RP: There are a few chapters in the book that feel more like letters than straight forward book chapters. (I’m thinking specifically the chapters on Muslim feminism and the burqa.) Why did you approach those chapters in that manner?


RTI: I approached those chapters that way because they were very much from the heart. After all, it was Aisha, the thirteen- year old Somali girl who was stoned in the name of Muslim justice that served as catalyst for the book. I wanted to personalize her pain, to bring it into our home in spite of the distances that separate us.


For too long, I and other Muslims have dismissed these instances as matters of a failed state, exceptions, but with Aisha that was no longer enough.


We need to demand a zero tolerance policy. We need to stop making women and female issues (peripheral and personal choices that should be a woman’s choice) a measuring stick for a person’s faith. As Muslim women, we need to take these issues personally.


RP: This feels like a very personal book. There are pictures of your family. The chapters often start with you remembering something a loved one said or did. How did your family feel about their place in your memoir? How did you decide what went in and what was too personal?


RTI: It is a personal book. Ultimately it is love story — it is a love we all share for our children, and in our belief that there is a better tomorrow, a more dignified tomorrow, a just and peaceful tomorrow.


It is a call for my children to hold the two components of their identity –  Islam and America — to the promise of their higher ideals. I am privileged to be their mother, and many of the issues I write about they have brought home to me.


The personal is shared with the hope that the reader can connect to our shared, universal and common experiences, as Americans and as Muslims and as humans. Writing is the afterlife to my fleeting life.


RP: You write of a drive by some to create a sort of “pure Muslim” identity — of course, what’s pure is defined by the cultural context in which the people live — what do you think drives that desire to create this “pure” identity? Do you see any evidence of an attempt to create a “pure” Muslim American identity?
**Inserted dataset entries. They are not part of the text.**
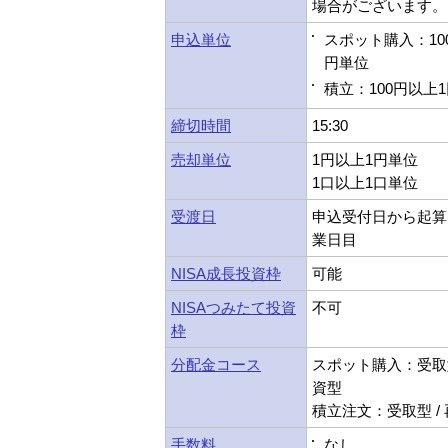
場合がございます。
申込単位
スポット購入：10
円単位
積立：100円以上
締切時間
15:30
売却単位
1円以上1円単位
1口以上1口単位
受渡日
申込受付日から起算
業日目
NISA成長投資枠
可能
NISAつみたて投資
不可
枠
分配金コース
スポット購入：受取型
資型
積立注文：受取型 /
手数料
なし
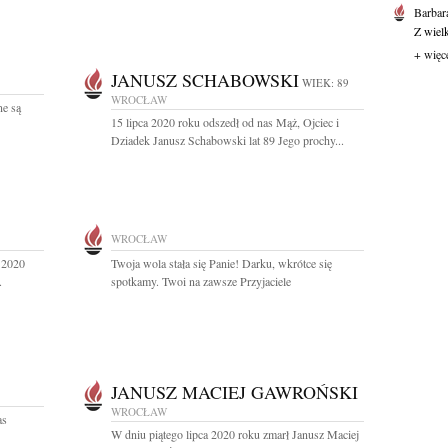
Barbar
Z wiel
+ więc
JANUSZ SCHABOWSKI
WIEK: 89
WROCŁAW
e są
15 lipca 2020 roku odszedł od nas Mąż, Ojciec i
Dziadek Janusz Schabowski lat 89 Jego prochy...
WROCŁAW
 2020
Twoja wola stała się Panie! Darku, wkrótce się
.
spotkamy. Twoi na zawsze Przyjaciele
JANUSZ MACIEJ GAWROŃSKI
WROCŁAW
as
W dniu piątego lipca 2020 roku zmarł Janusz Maciej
RTI: The drive to create a pure identity is human, an instinct that ultimately caters to our human needs to belong to a community, to empower that community, to establish its superiority,  its truth over and above other truths. To also establish its legitimacy and purity as the authentic path to God.


But as God has reminded as Muslims — diversity is a sign of Divine Mercy for had God willed he would have made us all of the same tribe.


If a “ pure” American identity signifies the embrace of our plurality as Americans, then that is not just quintessentially American, but it is quintessentially Muslim.


RP: The subtitle of your book is “Being Muslim in America” — what, for you, is the most important thing you’d like a reader to take away with them from the book?


RTI: To develop an awareness of the plurality of our experiences as humans, Americans and Muslims.